(The problem):
If a line in the material below has the word "lông", copy it.
-*-*-
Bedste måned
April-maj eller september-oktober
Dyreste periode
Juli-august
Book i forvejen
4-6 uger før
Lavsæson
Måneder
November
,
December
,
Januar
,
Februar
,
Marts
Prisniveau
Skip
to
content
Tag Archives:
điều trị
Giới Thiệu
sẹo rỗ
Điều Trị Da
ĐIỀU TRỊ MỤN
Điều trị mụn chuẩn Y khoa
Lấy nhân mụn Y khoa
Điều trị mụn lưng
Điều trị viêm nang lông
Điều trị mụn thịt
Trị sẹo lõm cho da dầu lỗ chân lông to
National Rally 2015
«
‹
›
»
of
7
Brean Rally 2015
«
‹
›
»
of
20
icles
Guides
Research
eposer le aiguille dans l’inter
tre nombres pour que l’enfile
-*-*-
(Answer to the exercise):
Điều trị viêm nang lông
Trị sẹo lõm cho da dầu lỗ chân lông to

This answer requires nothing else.